-- Data extracts follows --
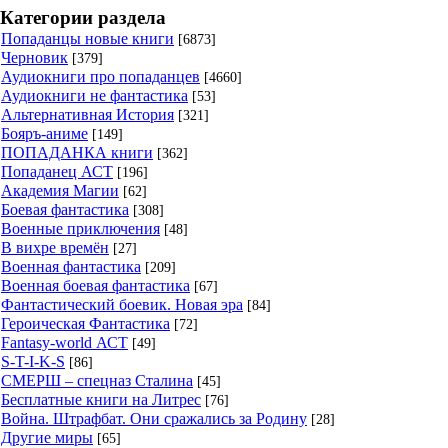
Категории раздела
Попаданцы новые книги
[6873]
Черновик
[379]
Аудиокниги про попаданцев
[4660]
Аудиокниги не фантастика
[53]
Альтернативная История
[321]
Бояръ-аниме
[149]
ПОПАДАНКА книги
[362]
Попаданец АСТ
[196]
Академия Магии
[62]
Боевая фантастика
[308]
Военные приключения
[48]
В вихре времён
[27]
Военная фантастика
[209]
Военная боевая фантастика
[67]
Фантастический боевик. Новая эра
[84]
Героическая Фантастика
[72]
Fantasy-world АСТ
[49]
S-T-I-K-S
[86]
СМЕРШ – спецназ Сталина
[45]
Бесплатные книги на Литрес
[76]
Война. Штрафбат. Они сражались за Родину
[28]
Другие миры
[65]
-- Data extracts concluded --
> _Exercise aim_
The records above, copied word for word without the pictures, are what should be output.

> _Solution for this task_
Категории раздела
Попаданцы новые книги
[6873]
Черновик
[379]
Аудиокниги про попаданцев
[4660]
Аудиокниги не фантастика
[53]
Альтернативная История
[321]
Бояръ-аниме
[149]
ПОПАДАНКА книги
[362]
Попаданец АСТ
[196]
Академия Магии
[62]
Боевая фантастика
[308]
Военные приключения
[48]
В вихре времён
[27]
Военная фантастика
[209]
Военная боевая фантастика
[67]
Фантастический боевик. Новая эра
[84]
Героическая Фантастика
[72]
Fantasy-world АСТ
[49]
S-T-I-K-S
[86]
СМЕРШ – спецназ Сталина
[45]
Бесплатные книги на Литрес
[76]
Война. Штрафбат. Они сражались за Родину
[28]
Другие миры
[65]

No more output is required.